##### Material provided #####
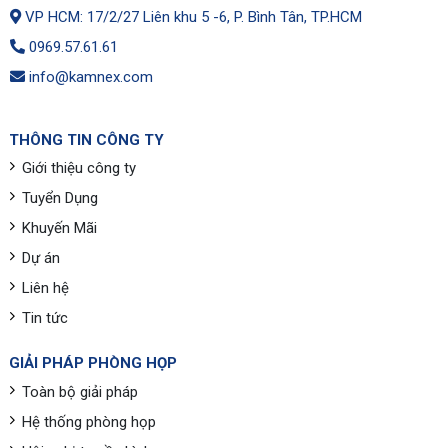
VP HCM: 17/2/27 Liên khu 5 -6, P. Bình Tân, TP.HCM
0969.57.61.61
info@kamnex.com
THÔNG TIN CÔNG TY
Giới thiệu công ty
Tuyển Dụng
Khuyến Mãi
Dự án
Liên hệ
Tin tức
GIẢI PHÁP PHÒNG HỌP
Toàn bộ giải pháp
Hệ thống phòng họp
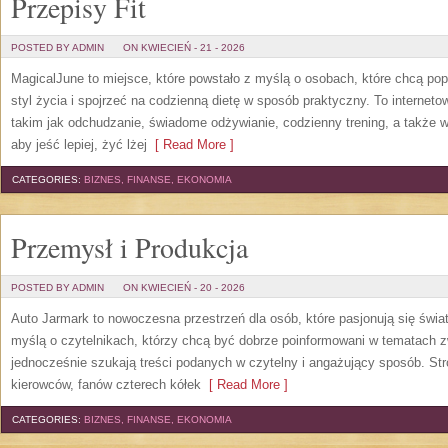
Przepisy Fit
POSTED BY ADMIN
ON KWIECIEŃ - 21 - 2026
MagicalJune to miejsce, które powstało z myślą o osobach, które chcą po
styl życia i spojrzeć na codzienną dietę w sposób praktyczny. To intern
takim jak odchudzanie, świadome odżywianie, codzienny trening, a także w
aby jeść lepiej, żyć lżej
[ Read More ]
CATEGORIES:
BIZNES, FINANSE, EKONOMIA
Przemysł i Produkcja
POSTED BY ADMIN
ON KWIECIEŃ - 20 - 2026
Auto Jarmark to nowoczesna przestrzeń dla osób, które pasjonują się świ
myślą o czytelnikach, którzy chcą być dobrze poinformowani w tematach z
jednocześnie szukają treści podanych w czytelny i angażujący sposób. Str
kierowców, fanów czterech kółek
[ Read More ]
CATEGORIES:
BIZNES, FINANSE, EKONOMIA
#####
Please retype the listing in full, exactly as given, and skip every image.

**Task result:**
VP HCM: 17/2/27 Liên khu 5 -6, P. Bình Tân, TP.HCM
0969.57.61.61
info@kamnex.com
THÔNG TIN CÔNG TY
Giới thiệu công ty
Tuyển Dụng
Khuyến Mãi
Dự án
Liên hệ
Tin tức
GIẢI PHÁP PHÒNG HỌP
Toàn bộ giải pháp
Hệ thống phòng họp
Przepisy Fit
POSTED BY ADMIN
ON KWIECIEŃ - 21 - 2026
MagicalJune to miejsce, które powstało z myślą o osobach, które chcą po
styl życia i spojrzeć na codzienną dietę w sposób praktyczny. To intern
takim jak odchudzanie, świadome odżywianie, codzienny trening, a także w
aby jeść lepiej, żyć lżej
[ Read More ]
CATEGORIES:
BIZNES, FINANSE, EKONOMIA
Przemysł i Produkcja
POSTED BY ADMIN
ON KWIECIEŃ - 20 - 2026
Auto Jarmark to nowoczesna przestrzeń dla osób, które pasjonują się świ
myślą o czytelnikach, którzy chcą być dobrze poinformowani w tematach z
jednocześnie szukają treści podanych w czytelny i angażujący sposób. Str
kierowców, fanów czterech kółek
[ Read More ]
CATEGORIES:
BIZNES, FINANSE, EKONOMIA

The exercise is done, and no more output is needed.